Hydraulic fracturing, are we there yet??

2013-10-27 17:57

There are great problems with hydraulic fracturing. These are common problems by now in the fracturing realm, from well development to well production phase.

I have a few concerns(1) the chemicals used in the shale rock stimulation or hydraulic fracturing process can be harmful to the environment even if they make up only a maximum of 2% of fracture fluid if you consider the millions and millions of litres of the fluid used 2% is a lot(2)

We have a water problem here in South African due to droughts, and the farmers can attest to that so my question is where are we going to get the millions and millions of litres of water needed to frack the rock? How are we going to ensure that underground water reservoirs are not contaminated?

(3) The disposal of the fracking liquids after the process i.e. the water mixed with the chemical additives etc. This is not really a simple thing to do because you can't just send it to the water treatment facilities like the normal contaminated water from the sewage.

The normal practice is to drill a whole underground and inject the waste into deep underground rock openings; this has been proven to cause earthquakes. The preferred route is reusing the fluids again this is a regulation issue and in South Africa regulation is not a strong suite because there is just too much expediency to care about the consequences.

(4) This process is not entirely clean methane (which has about 21% more heat trapping power than carbon dioxide) does escape into the atmosphere during the removal of the fracture fluids before the natural gas production can begin and this worsens global warming. Even if one could say that methane is not as prevalent as carbon dioxide but how long that will last nobody is to say.

(5)  Life in the karoo will never be the same once the production process starts. This is not exactly a quiet process, there will be trucks driving up and down during the development process to bring the water, chemical additives and sand for fracking, there will be drilling night and day and also the production will last as long as there is gas to be extracted from the ground

(6) The regulation that is crucial in this whole unconventional natural gas resource extraction process is mind boggling i.e transparency required as to the selection and application of casing and cement during the well construction, the chemicals and the sand (proppant) which will be used to stimulate the shale rock and their effects on the environment, demonstrated plans for continuous improvements in the process i.e. not just trial and error and the disposal of the used frack fluids.

I am not so confident that South Africa with its lack of governance on just simple matters and the widespread corruption will be able to handle this challenge.
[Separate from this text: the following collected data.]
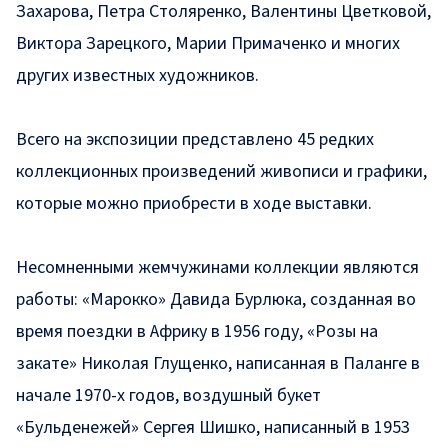
Захарова, Петра Столяренко, Валентины Цветковой,
Виктора Зарецкого, Марии Примаченко и многих
других известных художников.
Всего на экспозиции представлено 45 редких
коллекционных произведений живописи и графики,
которые можно приобрести в ходе выставки.
Несомненными жемчужинами коллекции являются
работы: «Марокко» Давида Бурлюка, созданная во
время поездки в Африку в 1956 году, «Розы на
закате» Николая Глущенко, написанная в Паланге в
начале 1970-х годов, воздушный букет
«Бульденежей» Сергея Шишко, написанный в 1953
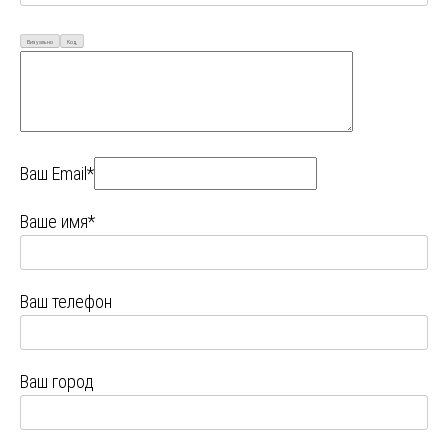
Визуально
Код
Ваш Email*
Ваше имя*
Ваш телефон
Ваш город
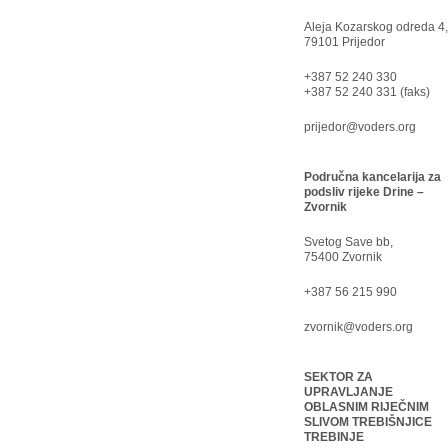
Aleja Kozarskog odreda 4,
79101 Prijedor
+387 52 240 330
+387 52 240 331 (faks)
prijedor@voders.org
Područna kancelarija za
podsliv rijeke Drine –
Zvornik
Svetog Save bb,
75400 Zvornik
+387 56 215 990
zvornik@voders.org
SEKTOR ZA
UPRAVLJANJE
OBLASNIM RIJEČNIM
SLIVOM TREBIŠNJICE
TREBINJE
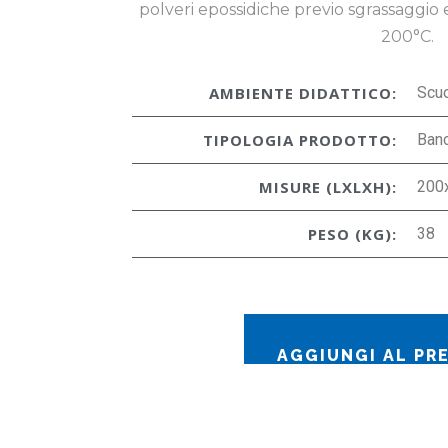
polveri epossidiche previo sgrassaggio 
200°C.
AMBIENTE DIDATTICO:
Scu
TIPOLOGIA PRODOTTO:
Ban
MISURE (LXLXH):
200
PESO (KG):
38
AGGIUNGI AL PR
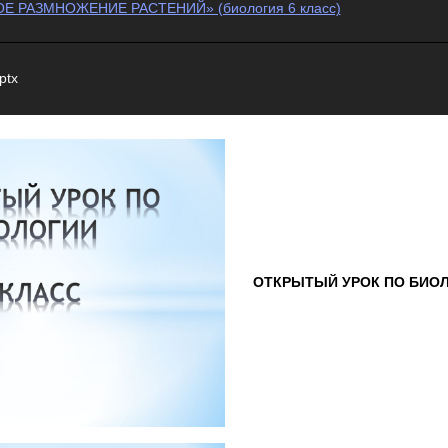
ОЕ РАЗМНОЖЕНИЕ РАСТЕНИЙ» (биология 6 класс)
ptx
ОТКРЫТЫЙ УРОК ПО БИ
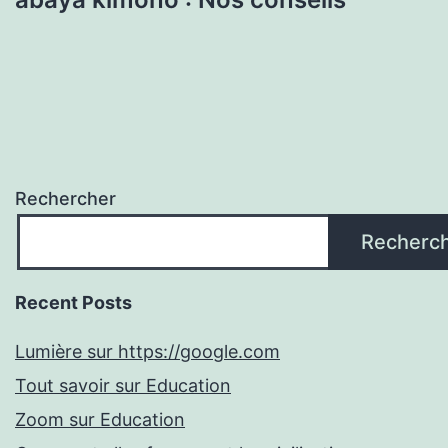
Rechercher
Recherc
Recent Posts
Lumière sur https://google.com
Tout savoir sur Education
Zoom sur Education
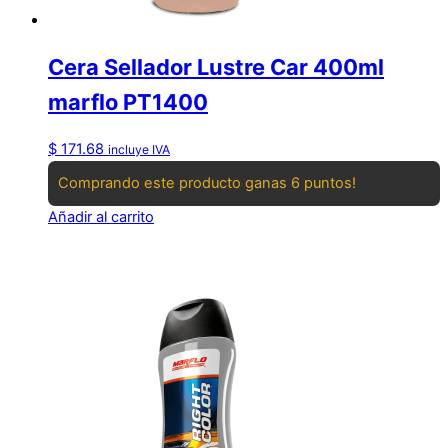
Cera Sellador Lustre Car 400ml
marflo PT1400
$
171.68
incluye IVA
Comprando este producto ganas 6 puntos!
Añadir al carrito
I mean the government cannot even ensure that good quality roads are put in place or proper RDP houses to name but a few “snafu’s”.

I am by no means trying to exaggerate but I believe that inherent risks are high in this area and need to be fully identified, classified, grouped, dissected, sliced and diced, looked from all angels, mitigated so forth and so forth before we embark on this.

We as South Africans need to be involved in this process from the beginning, we need to start asking the relevant questions and not to wait for the government to force feed us lies like they did during the e-tolling process.  

Obviously there are benefits to the whole country's economy not just for the Karoo, for one thing it is "relatively" cleaner as compared to coal, if we rely less on imported energy resources we will not be so exposed and vulnerable to the world geopolitical issues from the middle east conflicts to the increase in energy demand of china and other developing countries etc.

This could lead to government savings, which "hopefully" will translate to savings for the average South African on the street. I say hopefully because the savings might land up in the coffers of the few corrupt government officials.

Our debt, deficit would reduce and all the nice things etc would happen as a result. There are also environmental benefits as well because the major part of fracking happens underground i.e. the drilling happens horizontally which means that there would be one whole visible above ground at a particular drilling site and many perforations underground to release the gas trapped in the rock and once the production process is done and proper closing procedures are followed in a couple of years you might not even be able to see that drilling took place.

Like anything in life there are pros and cons inherent in the process itself and then there is human intervention and the latter is normally the worst at times due to lack of knowledge and lack of integrity.

And lastly the devil is always in the detail.